Source data:
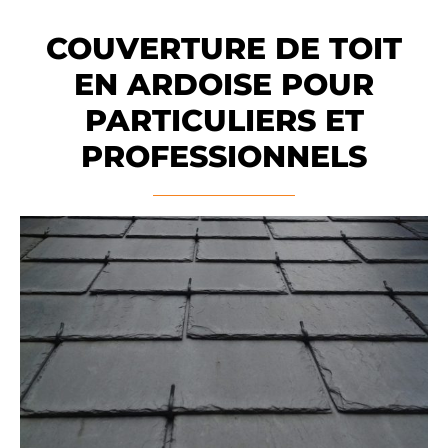
COUVERTURE DE TOIT
EN ARDOISE POUR
PARTICULIERS ET
PROFESSIONNELS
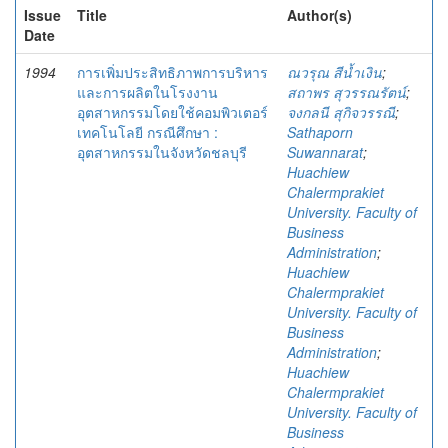
Issue
Title
Author(s)
Date
1994
การเพิ่มประสิทธิภาพการบริหาร
ณวรุณ สีน้ำเงิน
;
และการผลิตในโรงงาน
สถาพร สุวรรณรัตน์
;
อุตสาหกรรมโดยใช้คอมพิวเตอร์
จงกลนี สุกิจวรรณี
;
เทคโนโลยี กรณีศึกษา :
Sathaporn
อุตสาหกรรมในจังหวัดชลบุรี
Suwannarat
;
Huachiew
Chalermprakiet
University. Faculty of
Business
Administration
;
Huachiew
Chalermprakiet
University. Faculty of
Business
Administration
;
Huachiew
Chalermprakiet
University. Faculty of
Business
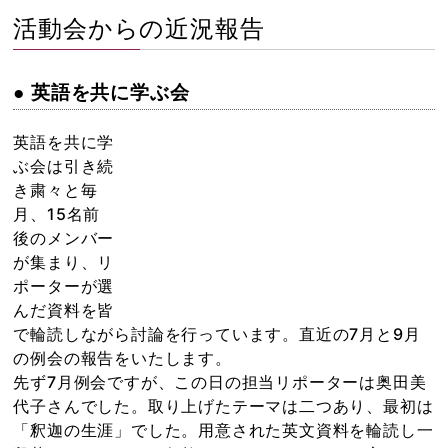
活動会からの近況報告
● 英語を共に学ぶ会
英語を共に学
ぶ会は引き続
き粛々と毎
月、15名前
後のメンバー
が集まり、リ
ポーターが選
んだ資料を皆
で輪読しながら討論を行っています。直近の7月と9月
の例会の報告をいたします。
先ず7月例会ですが、この日の担当リポーターは奥田美
代子さんでした。取り上げたテーマは二つあり、最初は
「釈迦の生涯」でした。用意された英文資料を輪読し一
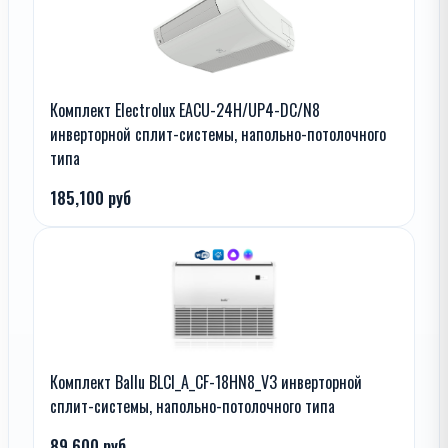
Комплект Electrolux EACU-24H/UP4-DC/N8
инверторной сплит-системы, напольно-потолочного
типа
185,100 руб
Комплект Ballu BLCI_A_CF-18HN8_V3 инверторной
сплит-системы, напольно-потолочного типа
89,600 руб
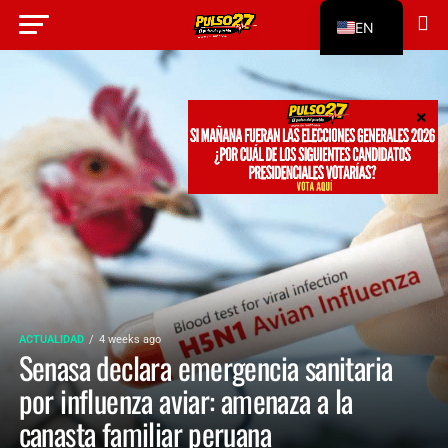
EN
ES
ACTUALIDAD
4 weeks ago
Senasa declara emergencia sanitaria
por influenza aviar: amenaza a la
canasta familiar peruana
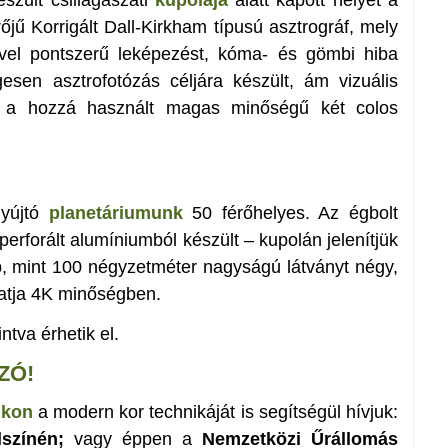
jű Korrigált Dall-Kirkham típusú asztrográf, mely
ével pontszerű leképezést, kóma- és gömbi hiba
esen asztrofotózás céljára készült, ám vizuális
ló a hozzá használt magas minőségű két colos
nyújtó
planetáriumunk
50 férőhelyes. Az égbolt
perforált alumíniumból készült – kupolán jelenítjük
, mint 100 négyzetméter nagyságú látványt négy,
tatja 4K minőségben.
intva érhetik el.
ZÓ!
nkon
a modern kor technikáját is segítségül hívjuk:
lszínén;
vagy éppen a
Nemzetközi Űrállomás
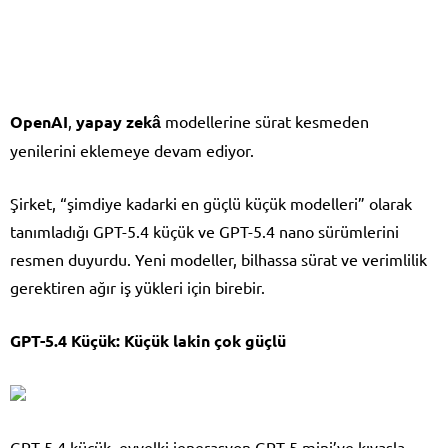
OpenAI
,
yapay zekâ
modellerine sürat kesmeden
yenilerini eklemeye devam ediyor.
Şirket, “şimdiye kadarki en güçlü küçük modelleri” olarak
tanımladığı GPT-5.4 küçük ve GPT-5.4 nano sürümlerini
resmen duyurdu. Yeni modeller, bilhassa sürat ve verimlilik
gerektiren ağır iş yükleri için birebir.
GPT-5.4 Küçük: Küçük lakin çok güçlü
GPT-5.4 küçük, evvelki jenerasyon GPT-5 mini’ye kıyasla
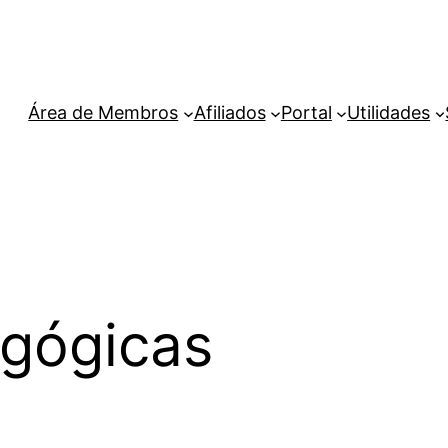
Área de Membros
Afiliados
Portal
Utilidades
gógicas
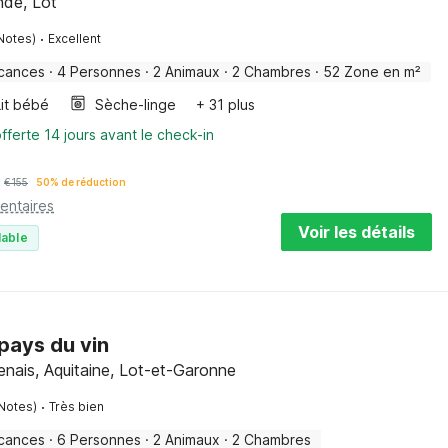
nde, Lot
·
Notes)
Excellent
cances
·
4 Personnes
·
2 Animaux
·
2 Chambres
·
52 Zone en m²
Lit bébé
Sèche-linge
+ 31 plus
fferte 14 jours avant le check-in
€
155
50% de réduction
entaires
Voir les détails
lable
pays du vin
nais, Aquitaine, Lot-et-Garonne
·
Notes)
Très bien
cances
·
6 Personnes
·
2 Animaux
·
2 Chambres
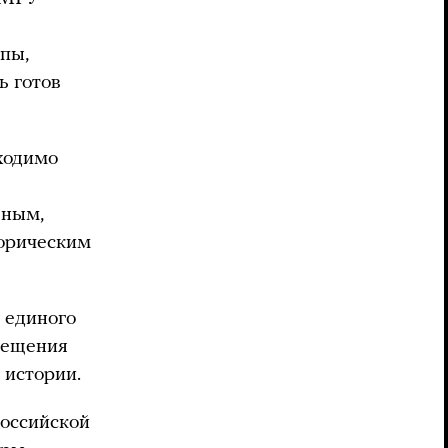
пы,
ь готов
бходимо
вным,
орическим
я единого
вещения
 истории.
оссийской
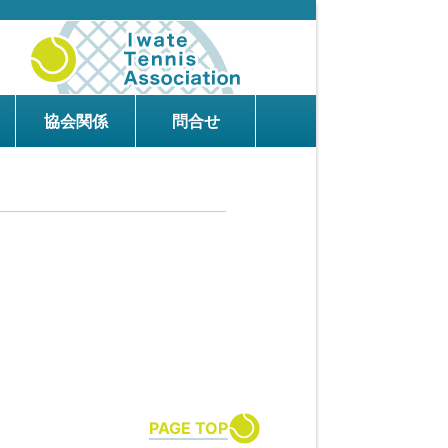
協会関係
問合せ
PAGE TOP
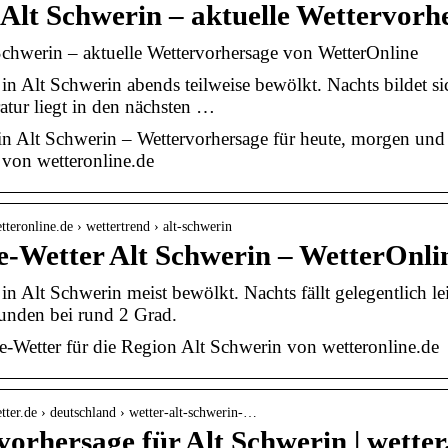
 Alt Schwerin – aktuelle Wettervor
Schwerin – aktuelle Wettervorhersage von WetterOnline
s in Alt Schwerin abends teilweise bewölkt. Nachts bildet si
tur liegt in den nächsten …
in Alt Schwerin – Wettervorhersage für heute, morgen un
von wetteronline.de
tteronline.de › wettertrend › alt-schwerin
e-Wetter Alt Schwerin – WetterOnli
s in Alt Schwerin meist bewölkt. Nachts fällt gelegentlich l
unden bei rund 2 Grad.
-Wetter für die Region Alt Schwerin von wetteronline.de
tter.de › deutschland › wetter-alt-schwerin-…
orhersage für Alt Schwerin | wetter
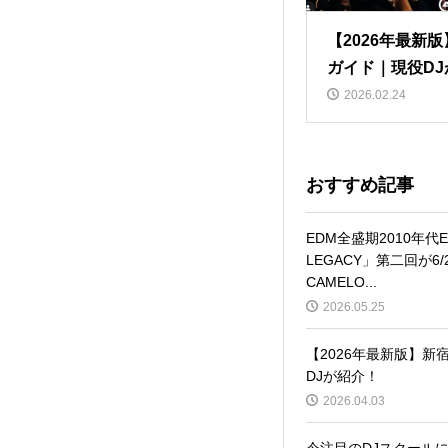
【2026年最新
ガイド｜現役DJ
2026.02.24
おすすめ記事
EDM全盛期2010年代
LEGACY」第二回が6/
CAMELO...
2026.05.25
【2026年最新版】
DJが紹介！
2026.04.03
今注目のDJスクールに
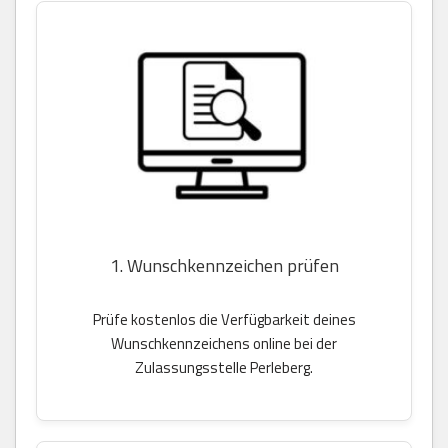
1. Wunschkennzeichen prüfen
Prüfe kostenlos die Verfügbarkeit deines
Wunschkennzeichens online bei der
Zulassungsstelle Perleberg.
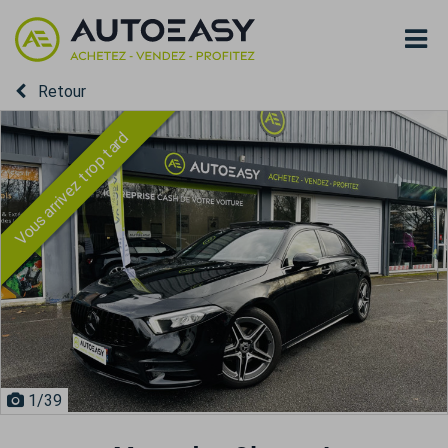
Retour
Vous arrivez trop tard
1
/39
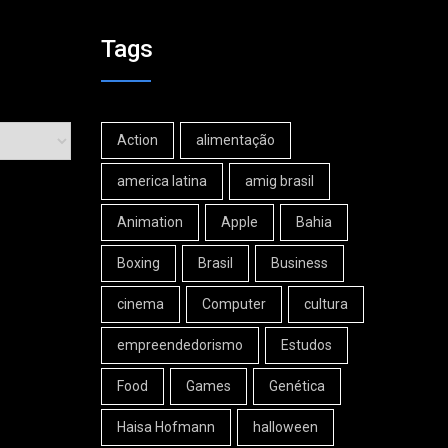
Tags
Action
alimentação
america latina
amig brasil
Animation
Apple
Bahia
Boxing
Brasil
Business
cinema
Computer
cultura
empreendedorismo
Estudos
Food
Games
Genética
Haisa Hofmann
halloween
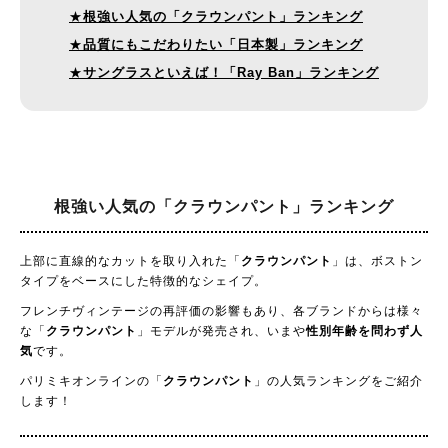
★
根強い人気の「クラウンパント」ランキング
★
品質にもこだわりたい「日本製」ランキング
★
サングラスといえば！「Ray Ban」ランキング
根強い人気の
「クラウンパント」ランキング
上部に直線的なカットを取り入れた「
クラウンパント
」は、ボストン
タイプをベースにした特徴的なシェイプ。
フレンチヴィンテージの再評価の影響もあり、各ブランドからは様々
な「
クラウンパント
」モデルが発売され、いまや
性別年齢を問わず人
気
です。
パリミキオンラインの「
クラウンパント
」の人気ランキングをご紹介
します！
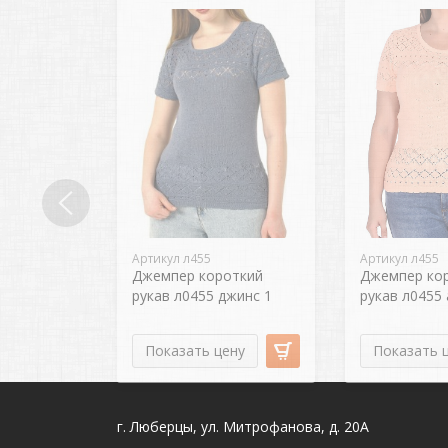
Артикул л455
Артикул л455
Джемпер короткий
Джемпер ко
рукав л0455 джинс 1
рукав л0455 
Показать цену
Показать 
г. Люберцы, ул. Митрофанова, д. 20А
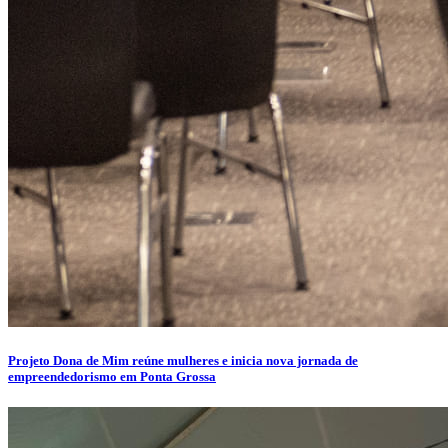
Projeto Dona de Mim reúne mulheres e inicia nova jornada de
empreendedorismo em Ponta Grossa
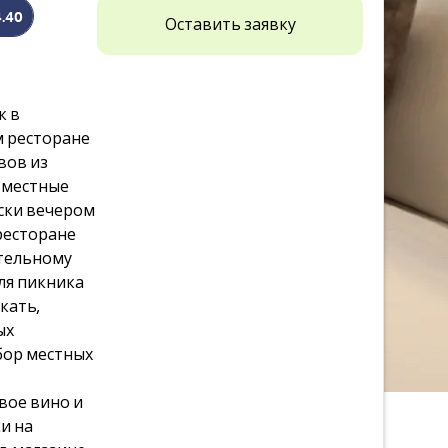
4.40
Оставить заявку
к в
м ресторане
вов из
и местные
куски вечером
ресторане
ительному
для пикника
кать,
ых
ыбор местных
вое вино и
и на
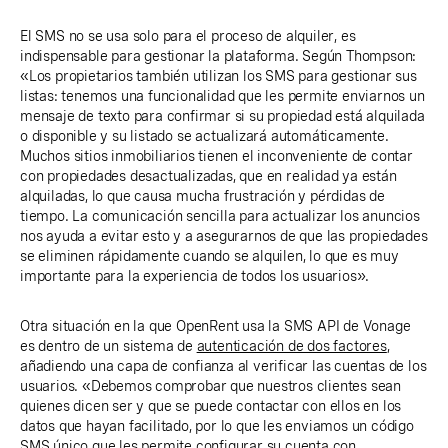
El SMS no se usa solo para el proceso de alquiler, es
indispensable para gestionar la plataforma. Según Thompson:
«Los propietarios también utilizan los SMS para gestionar sus
listas: tenemos una funcionalidad que les permite enviarnos un
mensaje de texto para confirmar si su propiedad está alquilada
o disponible y su listado se actualizará automáticamente.
Muchos sitios inmobiliarios tienen el inconveniente de contar
con propiedades desactualizadas, que en realidad ya están
alquiladas, lo que causa mucha frustración y pérdidas de
tiempo. La comunicación sencilla para actualizar los anuncios
nos ayuda a evitar esto y a asegurarnos de que las propiedades
se eliminen rápidamente cuando se alquilen, lo que es muy
importante para la experiencia de todos los usuarios».
Otra situación en la que OpenRent usa la SMS API de Vonage
es dentro de un sistema de
autenticación de dos factores
,
añadiendo una capa de confianza al verificar las cuentas de los
usuarios. «Debemos comprobar que nuestros clientes sean
quienes dicen ser y que se puede contactar con ellos en los
datos que hayan facilitado, por lo que les enviamos un código
SMS único que les permite configurar su cuenta con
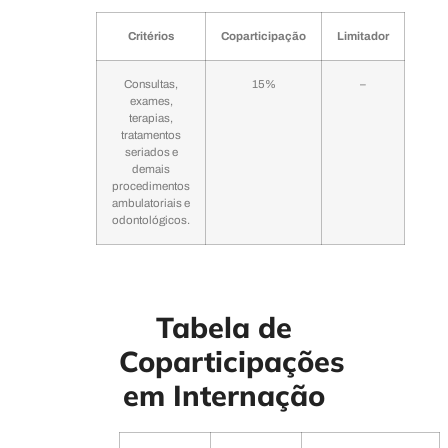
Critérios
Coparticipação
Limitador
Consultas,
15%
–
exames,
terapias,
tratamentos
seriados e
demais
procedimentos
ambulatoriais e
odontológicos.
Tabela de
Coparticipações
em Internação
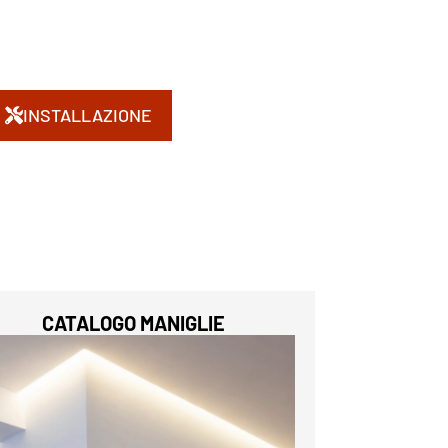
INSTALLAZIONE
CATALOGO MANIGLIE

**Exercise aim**
Above are the records; print them all exactly and keep the pictures out.

**Response to this task**
COUVERTURE DE TOIT
EN ARDOISE POUR
PARTICULIERS ET
PROFESSIONNELS
Issue
Title
Author(s)
Date
1994
การเพิ่มประสิทธิภาพการบริหาร
ณวรุณ สีน้ำเงิน
;
และการผลิตในโรงงาน
สถาพร สุวรรณรัตน์
;
อุตสาหกรรมโดยใช้คอมพิวเตอร์
จงกลนี สุกิจวรรณี
;
เทคโนโลยี กรณีศึกษา :
Sathaporn
อุตสาหกรรมในจังหวัดชลบุรี
Suwannarat
;
Huachiew
Chalermprakiet
University. Faculty of
Business
Administration
;
Huachiew
Chalermprakiet
University. Faculty of
Business
Administration
;
Huachiew
Chalermprakiet
University. Faculty of
Business
活動会からの近況報告
● 英語を共に学ぶ会
英語を共に学
ぶ会は引き続
き粛々と毎
月、15名前
後のメンバー
が集まり、リ
ポーターが選
んだ資料を皆
で輪読しながら討論を行っています。直近の7月と9月
の例会の報告をいたします。
先ず7月例会ですが、この日の担当リポーターは奥田美
代子さんでした。取り上げたテーマは二つあり、最初は
「釈迦の生涯」でした。用意された英文資料を輪読し一
Комплект Electrolux EACU-24H/UP4-DC/N8
инверторной сплит-системы, напольно-потолочного
типа
185,100 руб
Комплект Ballu BLCI_A_CF-18HN8_V3 инверторной
сплит-системы, напольно-потолочного типа
89,600 руб
EN
ES
ACTUALIDAD
4 weeks ago
Senasa declara emergencia sanitaria
por influenza aviar: amenaza a la
canasta familiar peruana
jű Korrigált Dall-Kirkham típusú asztrográf, mely
ével pontszerű leképezést, kóma- és gömbi hiba
esen asztrofotózás céljára készült, ám vizuális
ló a hozzá használt magas minőségű két colos
nyújtó
planetáriumunk
50 férőhelyes. Az égbolt
perforált alumíniumból készült – kupolán jelenítjük
, mint 100 négyzetméter nagyságú látványt négy,
tatja 4K minőségben.
intva érhetik el.
ZÓ!
nkon
a modern kor technikáját is segítségül hívjuk:
lszínén;
vagy éppen a
Nemzetközi Űrállomás
OpenAI
,
yapay zekâ
modellerine sürat kesmeden
yenilerini eklemeye devam ediyor.
Şirket, “şimdiye kadarki en güçlü küçük modelleri” olarak
tanımladığı GPT-5.4 küçük ve GPT-5.4 nano sürümlerini
resmen duyurdu. Yeni modeller, bilhassa sürat ve verimlilik
gerektiren ağır iş yükleri için birebir.
GPT-5.4 Küçük: Küçük lakin çok güçlü
GPT-5.4 küçük, evvelki jenerasyon GPT-5 mini’ye kıyasla
Área de Membros
Afiliados
Portal
Utilidades
gógicas
nde, Lot
·
Notes)
Excellent
cances
·
4 Personnes
·
2 Animaux
·
2 Chambres
·
52 Zone en m²
Lit bébé
Sèche-linge
+ 31 plus
fferte 14 jours avant le check-in
€
155
50% de réduction
entaires
Voir les détails
lable
pays du vin
nais, Aquitaine, Lot-et-Garonne
·
Notes)
Très bien
cances
·
6 Personnes
·
2 Animaux
·
2 Chambres
пы,
ь готов
бходимо
вным,
орическим
я единого
вещения
 истории.
оссийской
協会関係
問合せ
PAGE TOP
 Alt Schwerin – aktuelle Wettervor
Schwerin – aktuelle Wettervorhersage von WetterOnline
s in Alt Schwerin abends teilweise bewölkt. Nachts bildet si
tur liegt in den nächsten …
in Alt Schwerin – Wettervorhersage für heute, morgen un
von wetteronline.de
tteronline.de › wettertrend › alt-schwerin
e-Wetter Alt Schwerin – WetterOnli
s in Alt Schwerin meist bewölkt. Nachts fällt gelegentlich l
unden bei rund 2 Grad.
-Wetter für die Region Alt Schwerin von wetteronline.de
tter.de › deutschland › wetter-alt-schwerin-…
orhersage für Alt Schwerin | wetter
【2026年最新
ガイド｜現役DJ
2026.02.24
おすすめ記事
EDM全盛期2010年代
LEGACY」第二回が6/
CAMELO...
2026.05.25
【2026年最新版】
DJが紹介！
2026.04.03
今注目のDJスクールに
1. Wunschkennzeichen prüfen
Prüfe kostenlos die Verfügbarkeit deines
Wunschkennzeichens online bei der
Zulassungsstelle Perleberg.
Retour
Vous arrivez trop tard
1
/39
Tags
Action
alimentação
america latina
amig brasil
Animation
Apple
Bahia
Boxing
Brasil
Business
cinema
Computer
cultura
empreendedorismo
Estudos
Food
Games
Genética
Haisa Hofmann
halloween
★
根強い人気の「クラウンパント」ランキング
★
品質にもこだわりたい「日本製」ランキング
★
サングラスといえば！「Ray Ban」ランキング
根強い人気の
「クラウンパント」ランキング
上部に直線的なカットを取り入れた「
クラウンパント
」は、ボストン
タイプをベースにした特徴的なシェイプ。
フレンチヴィンテージの再評価の影響もあり、各ブランドからは様々
な「
クラウンパント
」モデルが発売され、いまや
性別年齢を問わず人
気
です。
パリミキオンラインの「
クラウンパント
」の人気ランキングをご紹介
します！
Артикул л455
Артикул л455
Джемпер короткий
Джемпер ко
рукав л0455 джинс 1
рукав л0455 
Показать цену
Показать 
г. Люберцы, ул. Митрофанова, д. 20А
Projeto Dona de Mim reúne mulheres e inicia nova jornada de
empreendedorismo em Ponta Grossa
4.40
Оставить заявку
к в
м ресторане
вов из
и местные
куски вечером
ресторане
ительному
для пикника
кать,
ых
ыбор местных
вое вино и
и на
El SMS no se usa solo para el proceso de alquiler, es
indispensable para gestionar la plataforma. Según Thompson:
«Los propietarios también utilizan los SMS para gestionar sus
listas: tenemos una funcionalidad que les permite enviarnos un
mensaje de texto para confirmar si su propiedad está alquilada
o disponible y su listado se actualizará automáticamente.
Muchos sitios inmobiliarios tienen el inconveniente de contar
con propiedades desactualizadas, que en realidad ya están
alquiladas, lo que causa mucha frustración y pérdidas de
tiempo. La comunicación sencilla para actualizar los anuncios
nos ayuda a evitar esto y a asegurarnos de que las propiedades
se eliminen rápidamente cuando se alquilen, lo que es muy
importante para la experiencia de todos los usuarios».
Otra situación en la que OpenRent usa la SMS API de Vonage
es dentro de un sistema de
autenticación de dos factores
,
añadiendo una capa de confianza al verificar las cuentas de los
usuarios. «Debemos comprobar que nuestros clientes sean
quienes dicen ser y que se puede contactar con ellos en los
datos que hayan facilitado, por lo que les enviamos un código
SMS único que les permite configurar su cuenta con
Critérios
Coparticipação
Limitador
Consultas,
15%
–
exames,
terapias,
tratamentos
seriados e
demais
procedimentos
ambulatoriais e
odontológicos.
Tabela de
Coparticipações
em Internação
INSTALLAZIONE
CATALOGO MANIGLIE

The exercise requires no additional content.